_ACTIVITY_
The entries below should be repeated exactly, with no pictures carried over.
_ _ _ _
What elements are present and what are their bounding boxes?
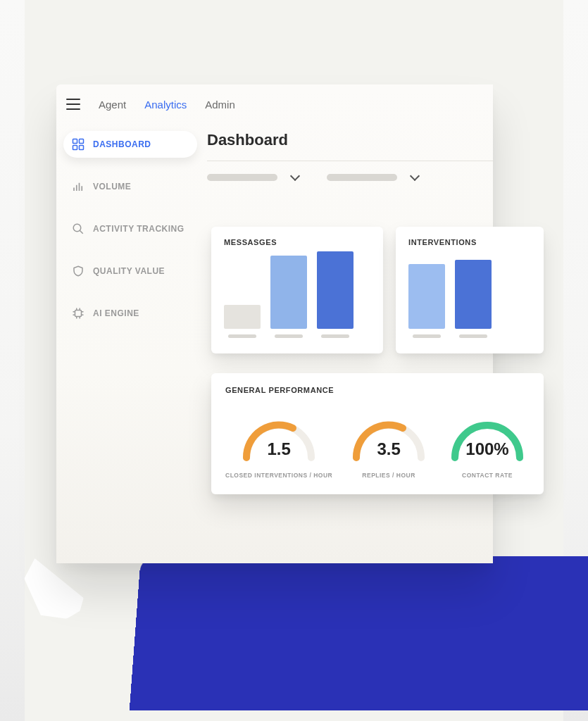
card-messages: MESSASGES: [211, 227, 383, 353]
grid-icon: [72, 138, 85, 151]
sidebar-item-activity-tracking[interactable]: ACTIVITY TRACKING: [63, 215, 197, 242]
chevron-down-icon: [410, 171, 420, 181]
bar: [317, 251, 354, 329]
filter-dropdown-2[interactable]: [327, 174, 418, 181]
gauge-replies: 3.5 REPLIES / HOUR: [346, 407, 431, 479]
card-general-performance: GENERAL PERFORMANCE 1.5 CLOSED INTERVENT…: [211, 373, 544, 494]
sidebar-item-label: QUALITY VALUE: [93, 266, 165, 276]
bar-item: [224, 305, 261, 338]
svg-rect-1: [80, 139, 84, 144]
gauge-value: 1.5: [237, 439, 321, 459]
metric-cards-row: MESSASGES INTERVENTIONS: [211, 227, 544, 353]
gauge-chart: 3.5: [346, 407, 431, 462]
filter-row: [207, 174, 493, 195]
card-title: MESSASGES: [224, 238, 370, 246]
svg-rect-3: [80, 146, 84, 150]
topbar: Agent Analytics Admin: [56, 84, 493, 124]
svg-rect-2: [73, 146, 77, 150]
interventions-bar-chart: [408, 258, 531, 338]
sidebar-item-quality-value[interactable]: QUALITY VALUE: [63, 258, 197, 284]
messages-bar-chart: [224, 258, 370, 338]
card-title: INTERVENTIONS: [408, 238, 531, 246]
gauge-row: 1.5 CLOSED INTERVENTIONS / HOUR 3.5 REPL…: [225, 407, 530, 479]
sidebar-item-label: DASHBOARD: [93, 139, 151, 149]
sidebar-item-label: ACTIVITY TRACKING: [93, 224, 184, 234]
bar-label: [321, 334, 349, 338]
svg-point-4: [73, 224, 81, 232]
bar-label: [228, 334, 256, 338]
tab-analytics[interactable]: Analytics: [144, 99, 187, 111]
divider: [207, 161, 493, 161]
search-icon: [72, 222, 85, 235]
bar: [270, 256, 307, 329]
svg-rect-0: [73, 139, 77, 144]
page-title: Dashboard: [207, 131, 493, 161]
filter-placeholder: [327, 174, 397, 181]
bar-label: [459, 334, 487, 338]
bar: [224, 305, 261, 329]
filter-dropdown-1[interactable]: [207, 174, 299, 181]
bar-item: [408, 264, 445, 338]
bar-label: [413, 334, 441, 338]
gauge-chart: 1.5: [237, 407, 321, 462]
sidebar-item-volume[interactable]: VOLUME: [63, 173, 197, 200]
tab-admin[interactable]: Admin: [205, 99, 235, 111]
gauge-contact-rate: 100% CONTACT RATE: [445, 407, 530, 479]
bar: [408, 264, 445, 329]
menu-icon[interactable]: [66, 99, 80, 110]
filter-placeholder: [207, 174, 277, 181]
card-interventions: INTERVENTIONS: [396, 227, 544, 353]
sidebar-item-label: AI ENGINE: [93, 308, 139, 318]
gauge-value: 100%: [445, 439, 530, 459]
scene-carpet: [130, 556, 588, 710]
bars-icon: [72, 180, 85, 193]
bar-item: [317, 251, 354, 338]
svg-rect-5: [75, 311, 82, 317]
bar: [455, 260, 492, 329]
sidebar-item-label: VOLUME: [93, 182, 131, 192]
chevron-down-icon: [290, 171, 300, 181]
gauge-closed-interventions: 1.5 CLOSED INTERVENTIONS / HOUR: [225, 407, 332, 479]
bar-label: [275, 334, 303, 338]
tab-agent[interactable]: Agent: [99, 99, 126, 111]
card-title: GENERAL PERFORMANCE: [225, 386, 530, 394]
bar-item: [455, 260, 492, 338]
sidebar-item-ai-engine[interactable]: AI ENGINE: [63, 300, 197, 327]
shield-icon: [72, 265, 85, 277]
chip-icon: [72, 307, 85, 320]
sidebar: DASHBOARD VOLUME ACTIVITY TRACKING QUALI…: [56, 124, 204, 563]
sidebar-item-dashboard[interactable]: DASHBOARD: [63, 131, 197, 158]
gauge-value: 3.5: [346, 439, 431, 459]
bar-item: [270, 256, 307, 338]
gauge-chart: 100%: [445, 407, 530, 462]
_ _ _ _
_RESPONSE TO THIS EXERCISE_
What elements are present and what are their bounding boxes?
card-messages: MESSASGES: [211, 227, 383, 353]
grid-icon: [72, 138, 85, 151]
sidebar-item-activity-tracking[interactable]: ACTIVITY TRACKING: [63, 215, 197, 242]
chevron-down-icon: [410, 171, 420, 181]
bar: [317, 251, 354, 329]
filter-dropdown-2[interactable]: [327, 174, 418, 181]
gauge-replies: 3.5 REPLIES / HOUR: [346, 407, 431, 479]
card-general-performance: GENERAL PERFORMANCE 1.5 CLOSED INTERVENT…: [211, 373, 544, 494]
sidebar-item-label: QUALITY VALUE: [93, 266, 165, 276]
bar-item: [224, 305, 261, 338]
svg-rect-1: [80, 139, 84, 144]
gauge-value: 1.5: [237, 439, 321, 459]
metric-cards-row: MESSASGES INTERVENTIONS: [211, 227, 544, 353]
gauge-chart: 3.5: [346, 407, 431, 462]
filter-row: [207, 174, 493, 195]
card-title: MESSASGES: [224, 238, 370, 246]
svg-rect-3: [80, 146, 84, 150]
topbar: Agent Analytics Admin: [56, 84, 493, 124]
svg-rect-2: [73, 146, 77, 150]
interventions-bar-chart: [408, 258, 531, 338]
sidebar-item-quality-value[interactable]: QUALITY VALUE: [63, 258, 197, 284]
messages-bar-chart: [224, 258, 370, 338]
card-title: INTERVENTIONS: [408, 238, 531, 246]
gauge-row: 1.5 CLOSED INTERVENTIONS / HOUR 3.5 REPL…: [225, 407, 530, 479]
sidebar-item-label: DASHBOARD: [93, 139, 151, 149]
sidebar-item-label: ACTIVITY TRACKING: [93, 224, 184, 234]
bar-label: [321, 334, 349, 338]
svg-point-4: [73, 224, 81, 232]
bar-label: [228, 334, 256, 338]
tab-analytics[interactable]: Analytics: [144, 99, 187, 111]
divider: [207, 161, 493, 161]
search-icon: [72, 222, 85, 235]
bar: [270, 256, 307, 329]
svg-rect-0: [73, 139, 77, 144]
page-title: Dashboard: [207, 131, 493, 161]
filter-placeholder: [327, 174, 397, 181]
bar-label: [459, 334, 487, 338]
bar: [224, 305, 261, 329]
filter-dropdown-1[interactable]: [207, 174, 299, 181]
bar-item: [408, 264, 445, 338]
bar-label: [413, 334, 441, 338]
gauge-chart: 1.5: [237, 407, 321, 462]
sidebar-item-volume[interactable]: VOLUME: [63, 173, 197, 200]
tab-admin[interactable]: Admin: [205, 99, 235, 111]
gauge-contact-rate: 100% CONTACT RATE: [445, 407, 530, 479]
bar: [408, 264, 445, 329]
menu-icon[interactable]: [66, 99, 80, 110]
filter-placeholder: [207, 174, 277, 181]
card-interventions: INTERVENTIONS: [396, 227, 544, 353]
sidebar-item-label: AI ENGINE: [93, 308, 139, 318]
gauge-value: 100%: [445, 439, 530, 459]
scene-carpet: [130, 556, 588, 710]
bars-icon: [72, 180, 85, 193]
bar-item: [317, 251, 354, 338]
svg-rect-5: [75, 311, 82, 317]
bar: [455, 260, 492, 329]
sidebar-item-label: VOLUME: [93, 182, 131, 192]
chevron-down-icon: [290, 171, 300, 181]
gauge-closed-interventions: 1.5 CLOSED INTERVENTIONS / HOUR: [225, 407, 332, 479]
bar-label: [275, 334, 303, 338]
tab-agent[interactable]: Agent: [99, 99, 126, 111]
card-title: GENERAL PERFORMANCE: [225, 386, 530, 394]
bar-item: [455, 260, 492, 338]
sidebar-item-ai-engine[interactable]: AI ENGINE: [63, 300, 197, 327]
shield-icon: [72, 265, 85, 277]
chip-icon: [72, 307, 85, 320]
sidebar: DASHBOARD VOLUME ACTIVITY TRACKING QUALI…: [56, 124, 204, 563]
sidebar-item-dashboard[interactable]: DASHBOARD: [63, 131, 197, 158]
gauge-value: 3.5: [346, 439, 431, 459]
bar-item: [270, 256, 307, 338]
gauge-chart: 100%: [445, 407, 530, 462]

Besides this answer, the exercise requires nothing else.